Bouncer fleet scaling caps
Audience: DevOps / Platform engineers
Time: ~10 min
Prerequisites: Deployment overview, at least one Bouncer registered
Recommended maximum Bouncer counts per Control Plane deployment tier. These are conservative guidance values validated on the online-demo footprint — scale horizontally inside an environment (sandbox, production, custom slugs), not across environments.
Recommended caps
| Tier | Max Bouncers per Control Plane | Notes |
|---|---|---|
| Kickstart | ≤25 | Single-cluster Compose / small K8s |
| Custom (Helm) | ≤100 per shard | Add Policy Bridge / policy-repo shard when approaching cap |
| Enterprise multi-shard | Unlimited | One Control Plane per customer environment; shard Policy Bridge fan-out |
Each environment owns its own fleet and unified API key. Cross-environment promotion follows Environments.
Per-environment isolation
- Register Bouncers with the correct
BOUNCER_ENVIRONMENT— environment is pinned at first registration. - Use Multiple Bouncers for HA patterns inside an environment.
Verification
curl -sS -H "Authorization: Bearer $TOKEN" \
"$CONTROL_PLANE_URL/v1/bootstrap/status" | jq .
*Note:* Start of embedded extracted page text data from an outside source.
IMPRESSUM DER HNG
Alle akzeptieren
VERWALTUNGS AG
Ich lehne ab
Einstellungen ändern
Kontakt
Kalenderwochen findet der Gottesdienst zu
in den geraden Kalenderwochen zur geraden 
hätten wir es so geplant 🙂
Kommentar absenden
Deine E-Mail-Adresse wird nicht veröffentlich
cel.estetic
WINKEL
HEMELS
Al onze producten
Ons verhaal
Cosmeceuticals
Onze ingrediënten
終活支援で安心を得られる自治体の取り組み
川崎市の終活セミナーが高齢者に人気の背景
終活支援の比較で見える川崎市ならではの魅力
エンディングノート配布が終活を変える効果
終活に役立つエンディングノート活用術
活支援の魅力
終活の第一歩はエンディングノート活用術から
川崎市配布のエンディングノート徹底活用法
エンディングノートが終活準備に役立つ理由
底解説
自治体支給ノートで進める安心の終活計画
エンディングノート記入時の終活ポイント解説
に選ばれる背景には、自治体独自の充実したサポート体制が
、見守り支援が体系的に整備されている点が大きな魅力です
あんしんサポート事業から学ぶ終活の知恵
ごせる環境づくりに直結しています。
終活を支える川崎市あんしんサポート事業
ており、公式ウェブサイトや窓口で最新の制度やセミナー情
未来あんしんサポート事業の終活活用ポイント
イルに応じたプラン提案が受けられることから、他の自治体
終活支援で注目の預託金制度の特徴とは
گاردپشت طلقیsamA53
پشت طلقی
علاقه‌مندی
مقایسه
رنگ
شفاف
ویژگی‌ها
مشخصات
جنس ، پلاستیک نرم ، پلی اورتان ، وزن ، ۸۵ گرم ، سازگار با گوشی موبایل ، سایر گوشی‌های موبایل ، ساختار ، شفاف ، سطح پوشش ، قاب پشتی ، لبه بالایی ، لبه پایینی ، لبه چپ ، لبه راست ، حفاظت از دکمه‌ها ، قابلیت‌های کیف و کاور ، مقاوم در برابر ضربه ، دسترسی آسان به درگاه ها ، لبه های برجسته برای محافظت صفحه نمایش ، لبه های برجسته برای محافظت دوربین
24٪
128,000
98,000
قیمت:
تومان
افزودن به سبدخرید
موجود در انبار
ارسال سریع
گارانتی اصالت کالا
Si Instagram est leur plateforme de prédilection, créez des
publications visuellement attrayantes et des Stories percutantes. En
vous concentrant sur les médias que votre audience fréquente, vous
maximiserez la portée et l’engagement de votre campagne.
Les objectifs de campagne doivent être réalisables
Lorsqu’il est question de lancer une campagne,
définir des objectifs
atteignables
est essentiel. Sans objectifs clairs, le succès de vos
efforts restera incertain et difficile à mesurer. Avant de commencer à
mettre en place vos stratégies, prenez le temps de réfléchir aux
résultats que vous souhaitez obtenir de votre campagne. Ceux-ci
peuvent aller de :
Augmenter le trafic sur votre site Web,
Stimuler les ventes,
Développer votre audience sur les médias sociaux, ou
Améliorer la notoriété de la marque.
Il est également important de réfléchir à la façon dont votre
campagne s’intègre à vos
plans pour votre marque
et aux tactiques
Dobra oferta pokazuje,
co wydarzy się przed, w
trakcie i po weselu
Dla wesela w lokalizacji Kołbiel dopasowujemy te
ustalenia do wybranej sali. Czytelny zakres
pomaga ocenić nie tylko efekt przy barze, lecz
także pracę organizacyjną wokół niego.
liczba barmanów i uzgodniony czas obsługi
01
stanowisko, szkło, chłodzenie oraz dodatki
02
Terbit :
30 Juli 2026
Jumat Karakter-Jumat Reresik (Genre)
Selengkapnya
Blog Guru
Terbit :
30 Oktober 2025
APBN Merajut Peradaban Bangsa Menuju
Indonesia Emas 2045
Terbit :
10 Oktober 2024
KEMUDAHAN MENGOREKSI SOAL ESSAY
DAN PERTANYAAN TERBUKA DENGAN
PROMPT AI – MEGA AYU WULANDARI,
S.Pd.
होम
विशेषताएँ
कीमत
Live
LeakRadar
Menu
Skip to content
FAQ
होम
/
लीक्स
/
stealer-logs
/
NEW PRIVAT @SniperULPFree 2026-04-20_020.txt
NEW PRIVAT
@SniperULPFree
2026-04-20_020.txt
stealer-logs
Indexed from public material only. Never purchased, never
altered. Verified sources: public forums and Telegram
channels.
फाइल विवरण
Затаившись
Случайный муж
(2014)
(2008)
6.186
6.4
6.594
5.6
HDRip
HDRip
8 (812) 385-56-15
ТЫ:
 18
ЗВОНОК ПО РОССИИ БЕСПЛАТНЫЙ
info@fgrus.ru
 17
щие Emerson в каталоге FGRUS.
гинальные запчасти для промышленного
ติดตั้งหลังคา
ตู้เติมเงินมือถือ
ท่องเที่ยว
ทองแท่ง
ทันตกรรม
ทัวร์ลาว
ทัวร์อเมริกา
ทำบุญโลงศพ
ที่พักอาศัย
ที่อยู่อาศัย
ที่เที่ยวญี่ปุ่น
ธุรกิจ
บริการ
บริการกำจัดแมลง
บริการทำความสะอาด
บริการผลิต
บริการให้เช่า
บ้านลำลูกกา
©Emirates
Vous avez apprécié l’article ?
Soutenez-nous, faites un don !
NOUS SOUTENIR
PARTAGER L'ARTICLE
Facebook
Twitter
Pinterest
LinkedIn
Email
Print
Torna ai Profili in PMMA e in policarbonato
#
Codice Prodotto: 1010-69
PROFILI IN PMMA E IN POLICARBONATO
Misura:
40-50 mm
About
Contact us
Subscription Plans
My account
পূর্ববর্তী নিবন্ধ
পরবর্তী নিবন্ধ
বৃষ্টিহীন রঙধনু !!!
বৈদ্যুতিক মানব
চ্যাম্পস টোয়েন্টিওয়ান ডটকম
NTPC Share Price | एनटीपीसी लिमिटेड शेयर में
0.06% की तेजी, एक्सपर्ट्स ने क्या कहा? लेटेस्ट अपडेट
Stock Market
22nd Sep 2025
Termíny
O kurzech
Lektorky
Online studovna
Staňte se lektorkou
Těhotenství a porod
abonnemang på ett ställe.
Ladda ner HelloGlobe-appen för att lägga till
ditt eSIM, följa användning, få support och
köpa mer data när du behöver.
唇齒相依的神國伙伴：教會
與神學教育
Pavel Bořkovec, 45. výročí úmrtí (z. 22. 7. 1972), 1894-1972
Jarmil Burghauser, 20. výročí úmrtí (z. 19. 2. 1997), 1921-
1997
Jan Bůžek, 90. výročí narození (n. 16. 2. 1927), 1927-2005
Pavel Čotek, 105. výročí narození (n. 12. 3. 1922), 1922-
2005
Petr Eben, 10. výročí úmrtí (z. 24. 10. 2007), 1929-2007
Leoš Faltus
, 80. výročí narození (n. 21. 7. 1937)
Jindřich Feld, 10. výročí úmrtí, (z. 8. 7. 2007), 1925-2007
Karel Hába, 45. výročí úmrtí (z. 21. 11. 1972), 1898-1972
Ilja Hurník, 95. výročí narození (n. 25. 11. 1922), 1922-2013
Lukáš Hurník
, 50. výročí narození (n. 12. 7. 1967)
Expect bootstrap_complete: true when at least one Bouncer has heartbeated within 24h and one protected resource is linked.
Troubleshooting: If the Control Plane UI loads but no decisions appear in audit, open Settings → Bouncers and confirm heartbeat timestamps. Stale Bouncers are excluded from billing and may be swept as orphans. Full reference: Troubleshooting.